Mente tra le più effervescenti e al contempo riflessive del panorama cinematografico, Ang Lee è un regista talmente eccletico da rendere vana qualsiasi etichetta. Se con gli esordi orientali (Ragione e sentimento in primis) il regista di Taiwan gettava le basi per una filmografia incentrata su conflitti familiari e classisti, il successivo sbarco a Hollywood ha sovvertito con una volontà molto impulsiva nella sperimentazione, quasi adolescenziale, molte convenzioni della Fabbrica dei Sogni del Cinema.
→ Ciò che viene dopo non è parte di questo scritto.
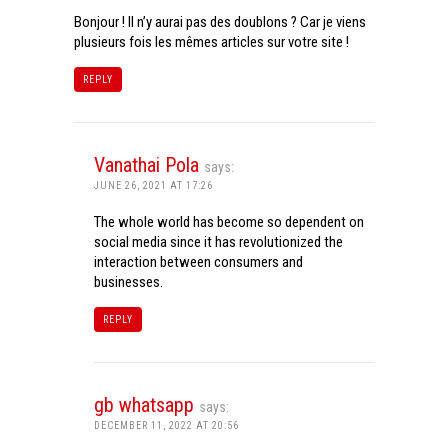
Bonjour ! Il n’y aurai pas des doublons ? Car je viens
plusieurs fois les mêmes articles sur votre site !
REPLY
Vanathai Pola
says:
JUNE 26, 2021 AT 17:26
The whole world has become so dependent on
social media since it has revolutionized the
interaction between consumers and
businesses.
REPLY
gb whatsapp
says:
DECEMBER 11, 2022 AT 20:56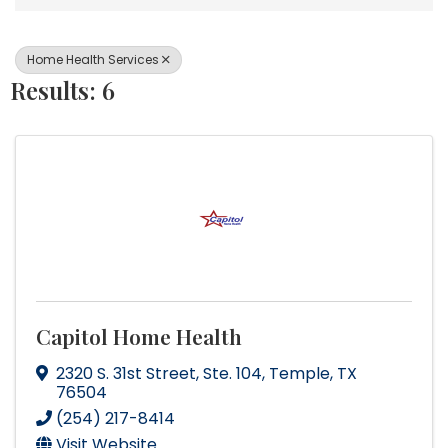
Home Health Services
Results: 6
Capitol Home Health
2320 S. 31st Street
,
Ste. 104
,
Temple
,
TX
76504
(254) 217-8414
Visit Website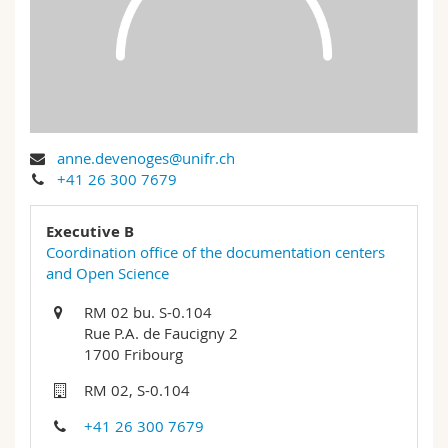
Science and Medicine
Employees
Webmail
Interfaculty
PhD students
Course catalogue
MyUnifr
anne.devenoges@unifr.ch
+41 26 300 7679
Executive B
Coordination office of the documentation centers
and Open Science
RM 02 bu. S-0.104
Rue P.A. de Faucigny 2
1700 Fribourg
RM 02, S-0.104
+41 26 300 7679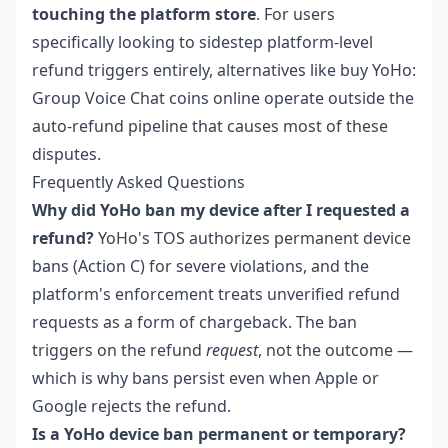
touching the platform store
. For users
specifically looking to sidestep platform-level
refund triggers entirely, alternatives like
buy YoHo:
Group Voice Chat coins online
operate outside the
auto-refund pipeline that causes most of these
disputes.
Frequently Asked Questions
Why did YoHo ban my device after I requested a
refund?
YoHo's TOS authorizes permanent device
bans (Action C) for severe violations, and the
platform's enforcement treats unverified refund
requests as a form of chargeback. The ban
triggers on the refund
request
, not the outcome —
which is why bans persist even when Apple or
Google rejects the refund.
Is a YoHo device ban permanent or temporary?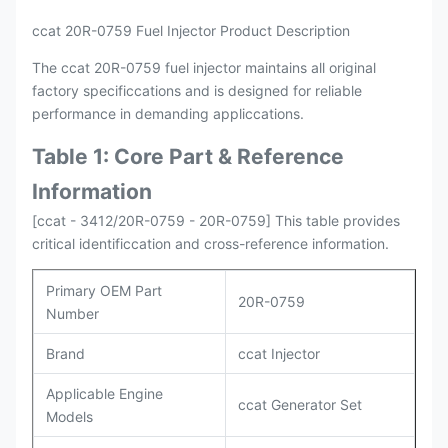
ccat 20R-0759 Fuel Injector Product Description
The ccat 20R-0759 fuel injector maintains all original
factory specificcations and is designed for reliable
performance in demanding appliccations.
Table 1: Core Part & Reference
Information
[ccat - 3412/20R-0759 - 20R-0759] This table provides
critical identificcation and cross-reference information.
Primary OEM Part
20R-0759
Number
Brand
ccat Injector
Applicable Engine
ccat Generator Set
Models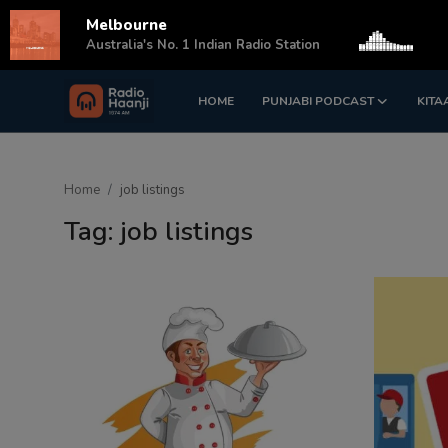
Melbourne
s
Australia's No. 1 Indian Radio Station
HOME
PUNJABI PODCAST
KITA
Login
Register
Home
Home
job listings
Punjabi Podcast
Tag: job listings
Kitaab Kahani
Gallery
Sponsors
Matrimonial
Event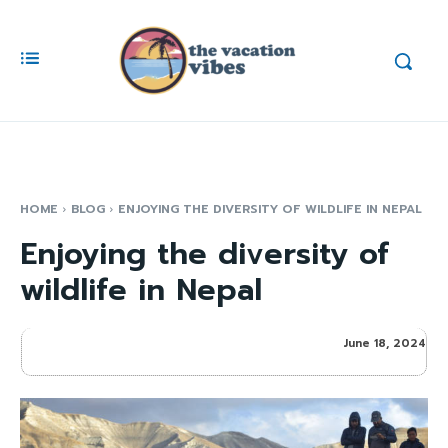
HOME
BLOG
ENJOYING THE DIVERSITY OF WILDLIFE IN NEPAL
Enjoying the diversity of
wildlife in Nepal
June 18, 2024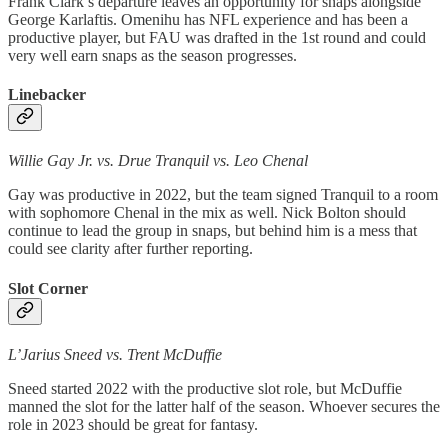
Frank Clark’s departure leaves an opportunity for snaps alongside
George Karlaftis. Omenihu has NFL experience and has been a
productive player, but FAU was drafted in the 1st round and could
very well earn snaps as the season progresses.
Linebacker
Willie Gay Jr. vs. Drue Tranquil vs. Leo Chenal
Gay was productive in 2022, but the team signed Tranquil to a room
with sophomore Chenal in the mix as well. Nick Bolton should
continue to lead the group in snaps, but behind him is a mess that
could see clarity after further reporting.
Slot Corner
L’Jarius Sneed vs. Trent McDuffie
Sneed started 2022 with the productive slot role, but McDuffie
manned the slot for the latter half of the season. Whoever secures the
role in 2023 should be great for fantasy.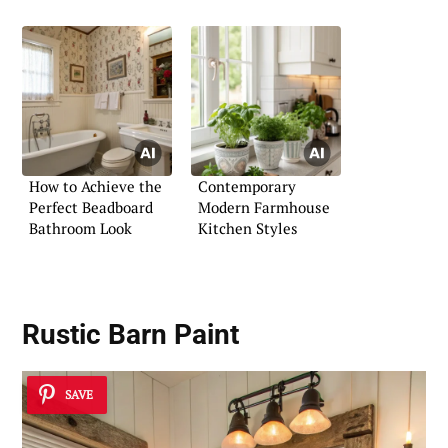
How to Achieve the
Contemporary
Perfect Beadboard
Modern Farmhouse
Bathroom Look
Kitchen Styles
Rustic Barn Paint
SAVE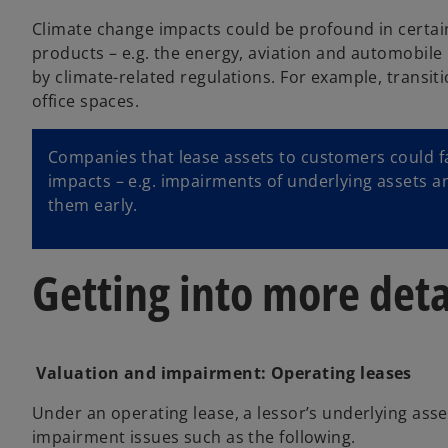
Climate change impacts could be profound in certain
products – e.g. the energy, aviation and automobile 
by climate-related regulations. For example, transit
office spaces.
Companies that lease assets to customers could fac
impacts – e.g. impairments of underlying assets a
them early.
Getting into more deta
Valuation and impairment: Operating leases
Under an operating lease, a lessor’s underlying asse
impairment issues such as the following.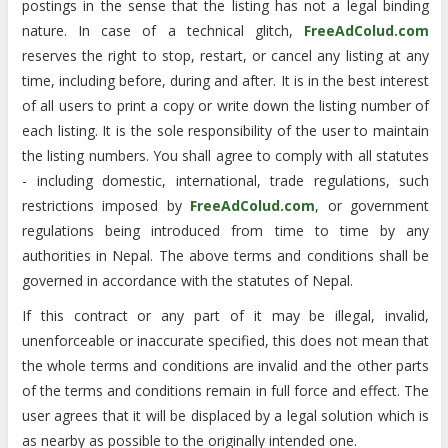
postings in the sense that the listing has not a legal binding
nature. In case of a technical glitch,
FreeAdColud.com
reserves the right to stop, restart, or cancel any listing at any
time, including before, during and after. It is in the best interest
of all users to print a copy or write down the listing number of
each listing. It is the sole responsibility of the user to maintain
the listing numbers. You shall agree to comply with all statutes
- including domestic, international, trade regulations, such
restrictions imposed by
FreeAdColud.com
, or government
regulations being introduced from time to time by any
authorities in Nepal. The above terms and conditions shall be
governed in accordance with the statutes of Nepal.
If this contract or any part of it may be illegal, invalid,
unenforceable or inaccurate specified, this does not mean that
the whole terms and conditions are invalid and the other parts
of the terms and conditions remain in full force and effect. The
user agrees that it will be displaced by a legal solution which is
as nearby as possible to the originally intended one.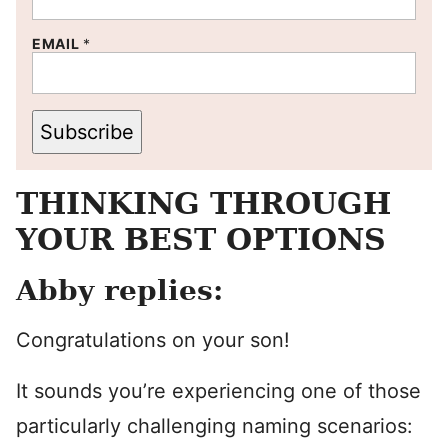
EMAIL
*
Subscribe
THINKING THROUGH
YOUR BEST OPTIONS
Abby replies:
Congratulations on your son!
It sounds you’re experiencing one of those
particularly challenging naming scenarios: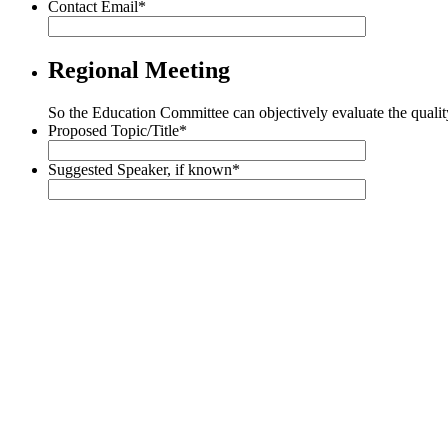
Contact Email
*
Regional Meeting
So the Education Committee can objectively evaluate the qualit
Proposed Topic/Title
*
Suggested Speaker, if known
*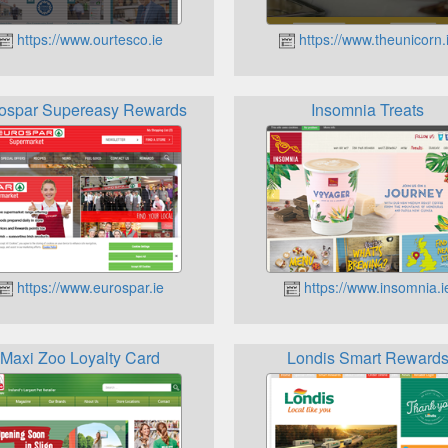
https://www.ourtesco.ie
https://www.theunicorn.
ospar Supereasy Rewards
Insomnia Treats
https://www.eurospar.ie
https://www.insomnia.i
Maxi Zoo Loyalty Card
Londis Smart Reward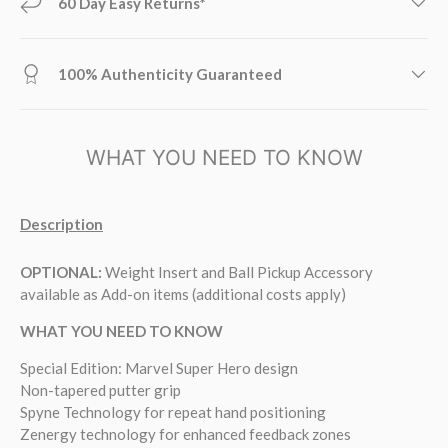
60 Day Easy Returns*
100% Authenticity Guaranteed
WHAT YOU NEED TO KNOW
Description
OPTIONAL
:
Weight Insert and Ball Pickup Accessory
available as Add-on items (additional costs apply)
WHAT YOU NEED TO KNOW
Special Edition: Marvel Super Hero design
Non-tapered putter grip
Spyne Technology for repeat hand positioning
Zenergy technology for enhanced feedback zones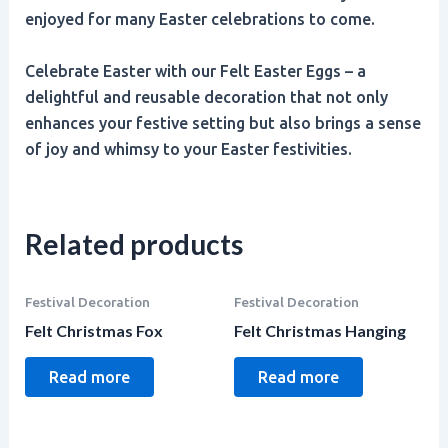
enjoyed for many Easter celebrations to come.
Celebrate Easter with our Felt Easter Eggs – a
delightful and reusable decoration that not only
enhances your festive setting but also brings a sense
of joy and whimsy to your Easter festivities.
Related products
Festival Decoration
Festival Decoration
Felt Christmas Fox
Felt Christmas Hanging
Read more
Read more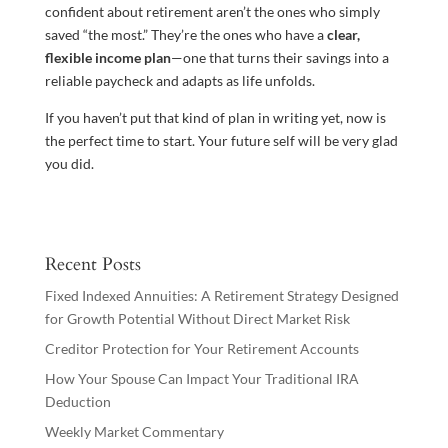
confident about retirement aren’t the ones who simply
saved “the most.” They’re the ones who have a
clear,
flexible income plan
—one that turns their savings into a
reliable paycheck and adapts as life unfolds.
If you haven’t put that kind of plan in writing yet, now is
the perfect time to start. Your future self will be very glad
you did.
Recent Posts
Fixed Indexed Annuities: A Retirement Strategy Designed
for Growth Potential Without Direct Market Risk
Creditor Protection for Your Retirement Accounts
How Your Spouse Can Impact Your Traditional IRA
Deduction
Weekly Market Commentary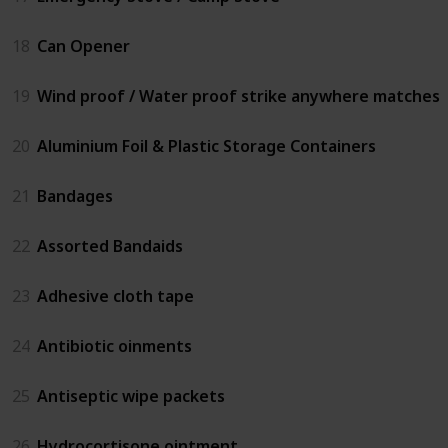
18
Can Opener
19
Wind proof / Water proof strike anywhere matches
20
Aluminium Foil & Plastic Storage Containers
21
Bandages
22
Assorted Bandaids
23
Adhesive cloth tape
24
Antibiotic oinments
25
Antiseptic wipe packets
26
Hydrocortisone ointment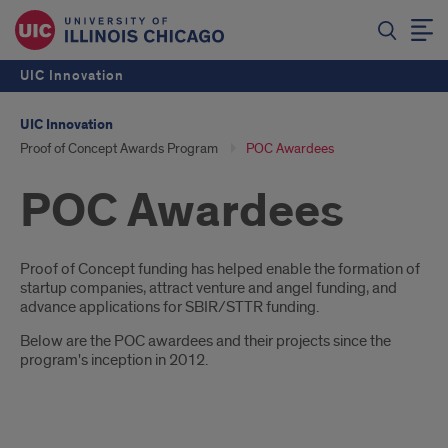
UIC Innovation
UIC Innovation
Proof of Concept Awards Program
POC Awardees
POC Awardees
Introduction
Proof of Concept funding has helped enable the formation of
startup companies, attract venture and angel funding, and
advance applications for SBIR/STTR funding.
Below are the POC awardees and their projects since the
program's inception in 2012.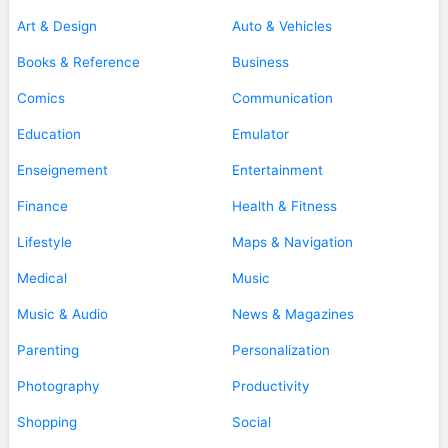
Art & Design
Auto & Vehicles
Books & Reference
Business
Comics
Communication
Education
Emulator
Enseignement
Entertainment
Finance
Health & Fitness
Lifestyle
Maps & Navigation
Medical
Music
Music & Audio
News & Magazines
Parenting
Personalization
Photography
Productivity
Shopping
Social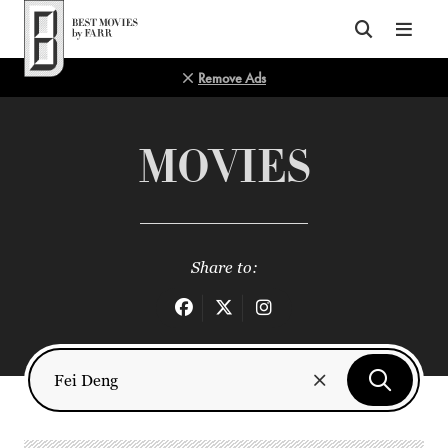
Top of Page
Remove Ads
MOVIES
Share to: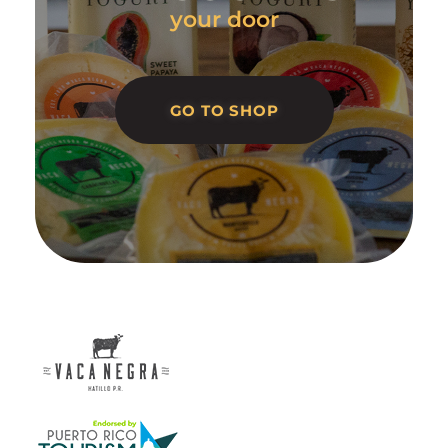
your door
GO TO SHOP
Vaca Negra
From farm to table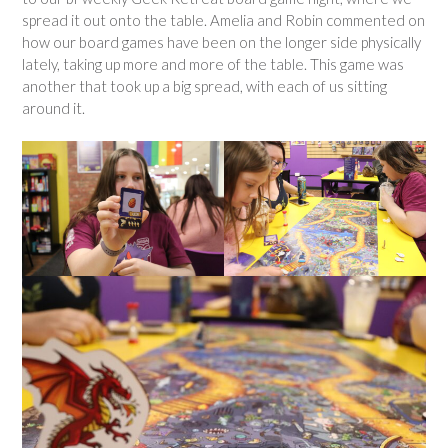
spread it out onto the table. Amelia and Robin commented on
how our board games have been on the longer side physically
lately, taking up more and more of the table. This game was
another that took up a big spread, with each of us sitting
around it.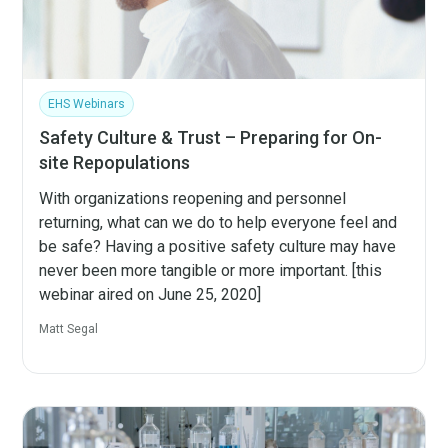
EHS Webinars
Safety Culture & Trust – Preparing for On-
site Repopulations
With organizations reopening and personnel
returning, what can we do to help everyone feel and
be safe? Having a positive safety culture may have
never been more tangible or more important. [this
webinar aired on June 25, 2020]
Matt Segal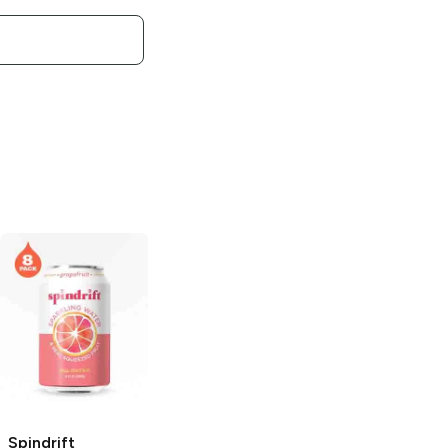
Spindrift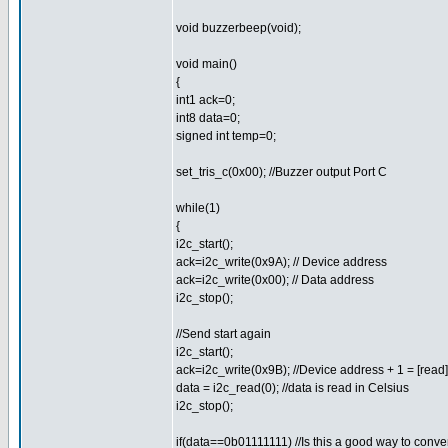
void buzzerbeep(void);
void main()
{
int1 ack=0;
int8 data=0;
signed int temp=0;
set_tris_c(0x00); //Buzzer output Port C
while(1)
{
i2c_start();
ack=i2c_write(0x9A); // Device address
ack=i2c_write(0x00); // Data address
i2c_stop();
//Send start again
i2c_start();
ack=i2c_write(0x9B); //Device address + 1 = [read]
data = i2c_read(0); //data is read in Celsius
i2c_stop();
if(data==0b01111111) //Is this a good way to conver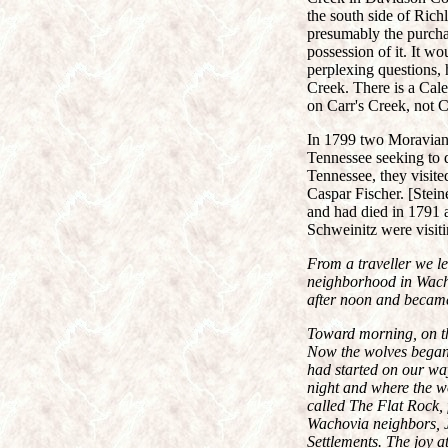
the south side of Ric
presumably the purchas
possession of it. It w
perplexing questions
Creek. There is a Cale
on Carr's Creek, not C
In 1799 two Moravian 
Tennessee seeking to 
Tennessee, they visite
Caspar Fischer. [Stein
and had died in 1791 af
Schweinitz were visitin
From a traveller we l
neighborhood in Wacho
after noon and became 
Toward morning, on th
Now the wolves began t
had started on our wa
night and where the wo
called The Flat Rock, 
Wachovia neighbors, J
Settlements. The joy a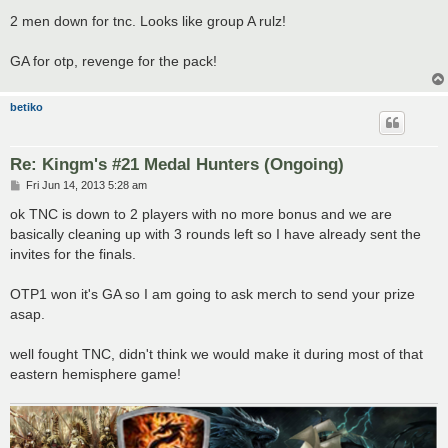
o
s
2 men down for tnc. Looks like group A rulz!
t
GA for otp, revenge for the pack!
betiko
Re: Kingm's #21 Medal Hunters (Ongoing)
P
Fri Jun 14, 2013 5:28 am
o
s
ok TNC is down to 2 players with no more bonus and we are
t
basically cleaning up with 3 rounds left so I have already sent the
invites for the finals.
OTP1 won it's GA so I am going to ask merch to send your prize
asap.
well fought TNC, didn't think we would make it during most of that
eastern hemisphere game!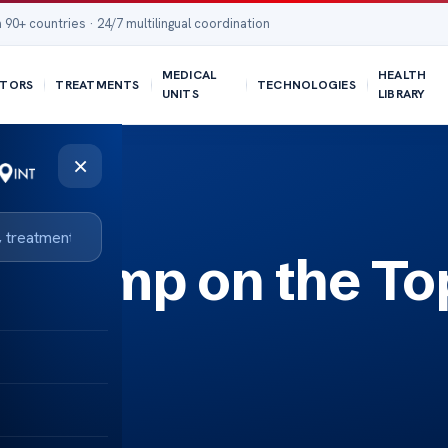
 90+ countries · 24/7 multilingual coordination
MEDICAL
HEALTH
TORS
TREATMENTS
TECHNOLOGIES
UNITS
LIBRARY
×
a Lump on the To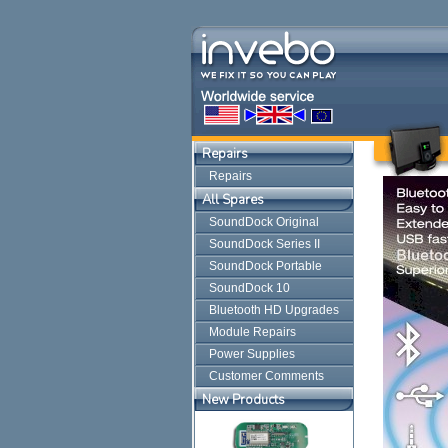
Repairs
Repairs
All Spares
SoundDock Original
SoundDock Series II
SoundDock Portable
SoundDock 10
Bluetooth HD Upgrades
Module Repairs
Power Supplies
Customer Comments
New Products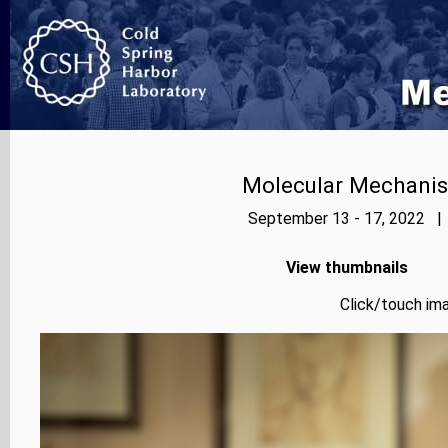
Molecular Mechanis
September 13 - 17, 2022 | 
View thumbnails
Click/touch ima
Ad Ang Lee si attribuisce lo sdoganamento del Wǔxiá, ovvero il “cappa e spada dagli occhi a mandorla”, presso i lidi hollywoodiani (La tigre e il dragone); l’aver anticipato Christopher Nolan e Sam Raimi sul fronte del cinecomic dal taglio introspettivo (il sottovalutato Hulk con Eric Bana); la declinazione ultima del western gay rude ma emotivamente struggente (I segreti di Brokeback Mountain); e, in ultimum, la creazione di mondi e storie visionarie rese possibili grazie all’impiego della tecnologia 3D portata alle sue estreme conseguenze (Vita di Pi).
Gemini Man, in sala dal 10 ottobre 2019, condivide con Vita di Pi la volontà di sperimentare con la tecnologia, ma a differenza della pellicola tratta dal romanzo di Yann Martel, l’ultima opera del cineasta due volte Premio Oscar con protagonista Will Smith predilige soprattutto la forma al contenuto, regalando al pubblico un action di intrattenimento puro e spensierato che sul versante visivo offre uno spettacolo che è vera festa per gli occhi. La trama di Gemini Man si avvicina molto ai plot di molte pellicole di film d’azione contaminati con la fantascienza che invadevano i cinema tra gli anni Novanta e i primi Duemila: l’affidabile sicario Henry Brogan (Smith) ha raggiunto la cinquantina, e per lui è giunto il momento di ritirarsi dall’attività mercenaria. La scelta dell’uomo non è accolta di buon grado dalla DIA (Defence Intelligence Agency), società per la quale egli aveva prestato le sue doti, che subito mette sulle sue tracce un altro feroce serial killer che possiede le stesse sembianze di Brogan, solo più giovane.
La sceneggiatura (scritta, tra gli altri, dal David Benioff di Game of Thrones) non offre nulla di particolarmente innovativo, preferendo adagiarsi sui canoni del genere, senza sorprese o grandi colpi di scena, mentre il tema del doppio, esplicitato fin dal titolo, viene trattato più come semplice pretesto per il frenetico spettacolo d’azione. Questo disimpegno nella costruzione della struttura narrativa si riflette, inevitabilmente, pure sui nomi coinvolti nel cast artistico, da Smith a Clive Owen, i quali non offrono interpretazioni che vadano oltre il compitino svolto con professionalità. Il tutto è imbastito solo per far sì che siano la regia di Lee e il mestiere dei vari tecnici a valorizzare l’imprinting dell’insieme filmico, e sotto questo aspetto non c’è proprio da lamentarsi. L’High Frame Rate di 120 fotogrammi al secondo (sei volte maggiore rispetto alla tradizionale velocità di proiezione, di 24 fps), l’iperrealismo delle coreografie di combattimento e l’impiego della tecnica del de-aging che ringiovanisce gli attori presenti sullo schermo, ben contribuiscono alla riuscita sensoriale, da giro concitato sull’ottovolante.
Considerati i precedenti del regista, Gemini Man è un deciso passo indietro per la filmografia di Lee, qui più attento alla resa estetica inattaccabile che all’assemblaggio di un lungometraggio che vada oltre una certa mediocrità di fondo. Ma con la giusta dose di spallucce (e soprattutto di sospensione dell’incredulità), Gemini Man offre comunque un paio d’ore di onesto spettacolo pop-corn scevro da ambizioni, ben confezionato, del quale tutto sommato non si rimpiange il prezzo del biglietto.